● Task inputs:
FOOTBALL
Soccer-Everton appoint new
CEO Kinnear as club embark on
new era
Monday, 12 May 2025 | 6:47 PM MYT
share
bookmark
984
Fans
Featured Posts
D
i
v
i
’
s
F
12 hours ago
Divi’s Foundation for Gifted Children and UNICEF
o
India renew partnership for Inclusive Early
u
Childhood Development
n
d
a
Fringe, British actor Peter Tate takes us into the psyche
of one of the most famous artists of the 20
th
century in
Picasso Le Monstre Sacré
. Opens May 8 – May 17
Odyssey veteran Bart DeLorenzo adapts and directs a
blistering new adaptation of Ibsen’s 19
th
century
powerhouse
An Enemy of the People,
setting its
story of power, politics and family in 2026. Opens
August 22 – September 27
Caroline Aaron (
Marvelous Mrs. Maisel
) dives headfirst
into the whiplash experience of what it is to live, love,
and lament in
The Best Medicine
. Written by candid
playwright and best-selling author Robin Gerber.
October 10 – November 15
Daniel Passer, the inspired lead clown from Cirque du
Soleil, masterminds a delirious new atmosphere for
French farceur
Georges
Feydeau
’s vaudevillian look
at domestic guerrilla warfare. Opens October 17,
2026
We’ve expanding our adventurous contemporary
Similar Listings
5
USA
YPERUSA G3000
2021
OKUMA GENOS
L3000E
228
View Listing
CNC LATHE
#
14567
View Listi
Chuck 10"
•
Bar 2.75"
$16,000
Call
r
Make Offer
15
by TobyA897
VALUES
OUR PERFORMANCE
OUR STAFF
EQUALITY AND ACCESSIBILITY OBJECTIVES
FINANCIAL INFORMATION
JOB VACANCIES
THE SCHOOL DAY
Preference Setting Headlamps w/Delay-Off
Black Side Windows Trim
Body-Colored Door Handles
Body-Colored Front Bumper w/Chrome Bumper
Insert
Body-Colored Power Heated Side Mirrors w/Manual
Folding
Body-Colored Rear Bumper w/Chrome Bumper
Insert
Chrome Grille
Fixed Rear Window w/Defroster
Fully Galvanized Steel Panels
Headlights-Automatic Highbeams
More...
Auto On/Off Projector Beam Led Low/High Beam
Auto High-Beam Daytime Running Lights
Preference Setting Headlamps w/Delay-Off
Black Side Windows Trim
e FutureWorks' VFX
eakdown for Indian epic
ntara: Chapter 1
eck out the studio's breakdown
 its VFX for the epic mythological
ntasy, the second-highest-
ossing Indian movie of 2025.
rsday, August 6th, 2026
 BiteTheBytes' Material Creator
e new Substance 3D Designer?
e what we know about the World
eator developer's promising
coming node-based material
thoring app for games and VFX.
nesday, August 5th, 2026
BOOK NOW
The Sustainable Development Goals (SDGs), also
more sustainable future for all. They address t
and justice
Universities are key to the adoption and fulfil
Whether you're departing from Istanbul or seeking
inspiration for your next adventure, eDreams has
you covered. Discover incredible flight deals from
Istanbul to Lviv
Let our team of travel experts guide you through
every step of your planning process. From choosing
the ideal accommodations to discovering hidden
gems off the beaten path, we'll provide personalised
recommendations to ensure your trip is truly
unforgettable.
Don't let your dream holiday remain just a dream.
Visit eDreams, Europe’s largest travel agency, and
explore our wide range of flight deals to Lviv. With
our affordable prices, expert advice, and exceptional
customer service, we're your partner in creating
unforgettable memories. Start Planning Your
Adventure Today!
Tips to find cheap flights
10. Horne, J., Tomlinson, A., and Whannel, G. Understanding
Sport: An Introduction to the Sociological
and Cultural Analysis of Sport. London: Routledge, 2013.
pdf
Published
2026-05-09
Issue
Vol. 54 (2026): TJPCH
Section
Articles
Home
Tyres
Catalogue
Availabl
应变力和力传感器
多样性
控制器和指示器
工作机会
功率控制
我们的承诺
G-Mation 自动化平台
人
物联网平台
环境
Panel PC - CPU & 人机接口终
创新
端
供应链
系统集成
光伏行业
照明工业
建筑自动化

...

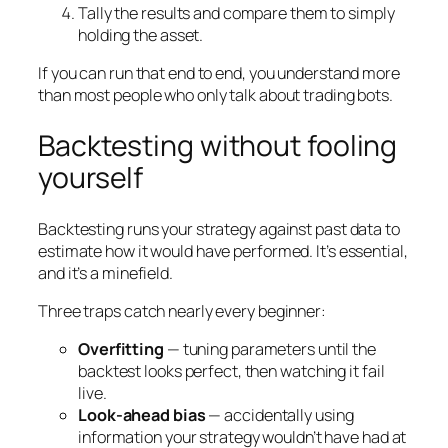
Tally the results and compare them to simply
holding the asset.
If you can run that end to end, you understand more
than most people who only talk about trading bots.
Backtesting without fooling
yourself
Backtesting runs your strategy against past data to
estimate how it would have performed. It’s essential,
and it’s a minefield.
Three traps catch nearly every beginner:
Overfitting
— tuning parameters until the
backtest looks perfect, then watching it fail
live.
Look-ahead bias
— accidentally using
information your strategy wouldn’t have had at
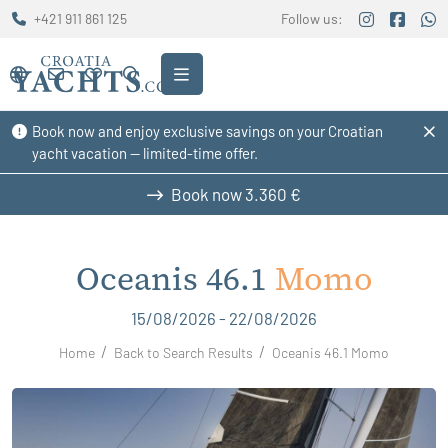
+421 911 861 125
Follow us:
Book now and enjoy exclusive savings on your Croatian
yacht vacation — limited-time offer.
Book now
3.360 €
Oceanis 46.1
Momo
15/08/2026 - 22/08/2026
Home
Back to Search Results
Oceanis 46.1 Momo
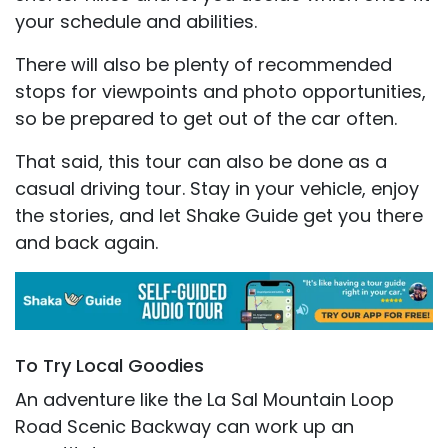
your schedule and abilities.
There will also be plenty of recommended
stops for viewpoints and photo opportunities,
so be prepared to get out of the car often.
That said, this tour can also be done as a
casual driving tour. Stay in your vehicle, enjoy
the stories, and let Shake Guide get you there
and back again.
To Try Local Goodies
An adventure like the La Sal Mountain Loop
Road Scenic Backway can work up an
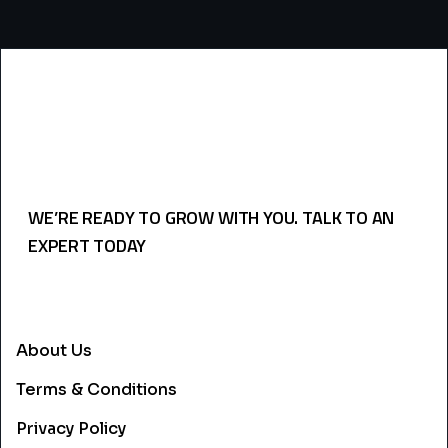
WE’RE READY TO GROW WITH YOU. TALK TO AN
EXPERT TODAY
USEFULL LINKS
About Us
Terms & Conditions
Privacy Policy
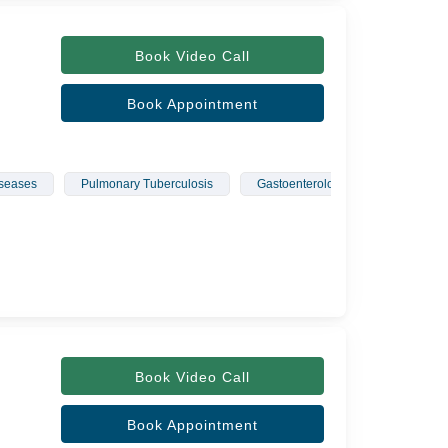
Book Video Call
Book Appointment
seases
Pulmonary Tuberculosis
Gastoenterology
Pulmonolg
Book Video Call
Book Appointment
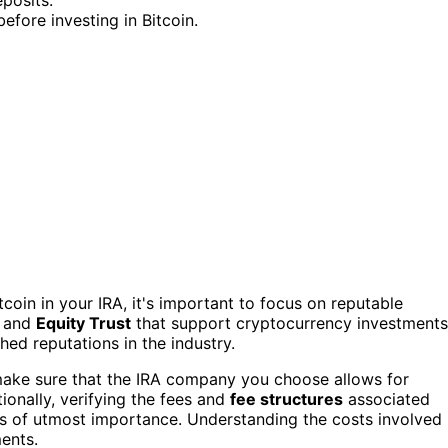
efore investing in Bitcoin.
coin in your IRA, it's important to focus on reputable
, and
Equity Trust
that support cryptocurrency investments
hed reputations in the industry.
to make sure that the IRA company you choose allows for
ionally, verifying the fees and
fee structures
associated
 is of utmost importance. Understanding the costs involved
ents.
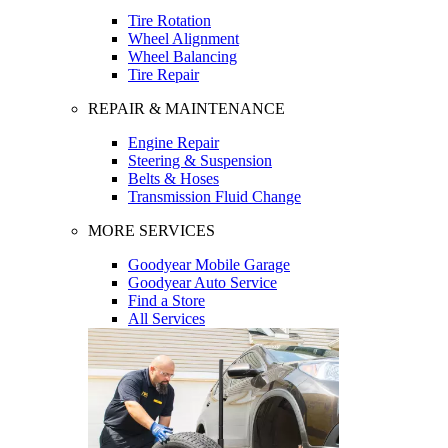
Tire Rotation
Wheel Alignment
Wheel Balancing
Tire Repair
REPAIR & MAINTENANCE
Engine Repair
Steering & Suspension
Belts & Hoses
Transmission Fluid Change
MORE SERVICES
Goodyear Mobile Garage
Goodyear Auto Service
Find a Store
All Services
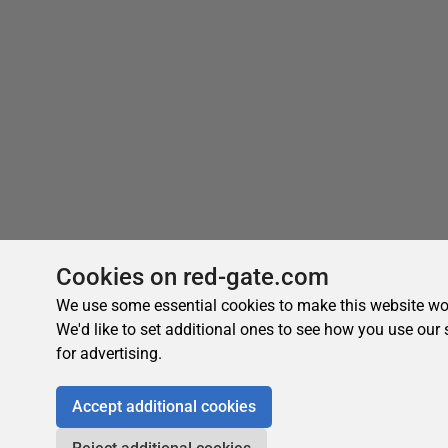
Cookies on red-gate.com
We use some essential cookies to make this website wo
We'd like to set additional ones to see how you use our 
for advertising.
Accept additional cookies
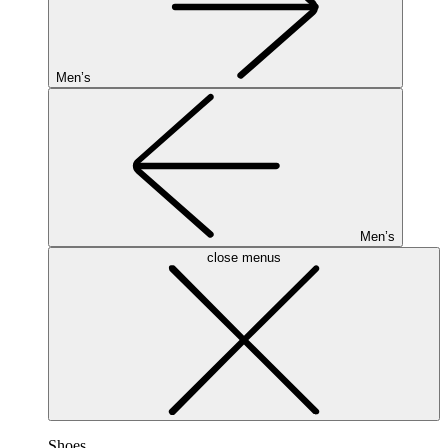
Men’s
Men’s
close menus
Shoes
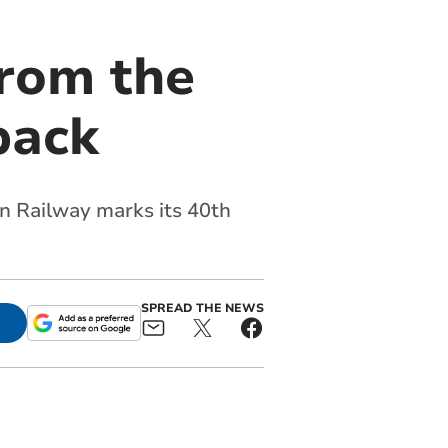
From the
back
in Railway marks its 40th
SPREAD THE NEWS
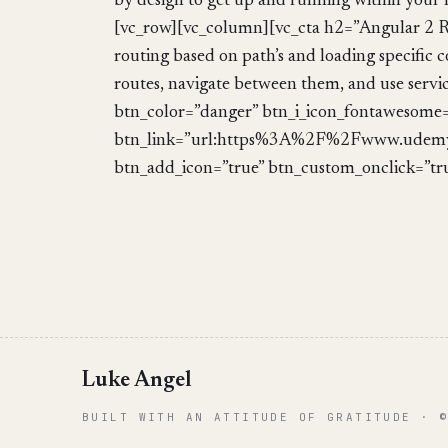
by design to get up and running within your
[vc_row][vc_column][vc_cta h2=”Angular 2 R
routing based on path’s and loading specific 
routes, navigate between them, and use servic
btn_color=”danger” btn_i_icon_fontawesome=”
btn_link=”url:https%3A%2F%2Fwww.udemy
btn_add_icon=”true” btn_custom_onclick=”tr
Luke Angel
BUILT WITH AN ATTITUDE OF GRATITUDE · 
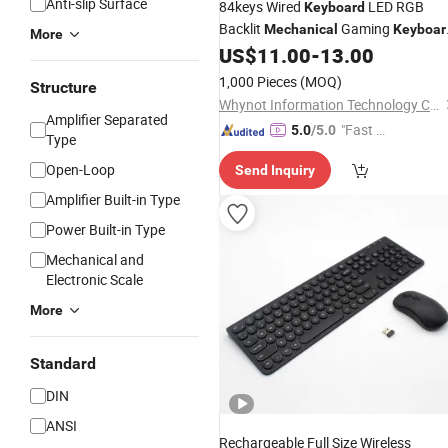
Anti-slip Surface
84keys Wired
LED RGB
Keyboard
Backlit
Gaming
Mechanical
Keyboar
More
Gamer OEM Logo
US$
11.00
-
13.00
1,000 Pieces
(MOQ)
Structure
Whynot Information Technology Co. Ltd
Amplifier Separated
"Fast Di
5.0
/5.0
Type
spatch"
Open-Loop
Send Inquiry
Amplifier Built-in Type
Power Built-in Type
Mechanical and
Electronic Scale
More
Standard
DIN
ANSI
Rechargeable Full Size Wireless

● Problem statement:
Looking through the entries, count the lines that hold the word "travel" and state that count alone.

● Task answer:
2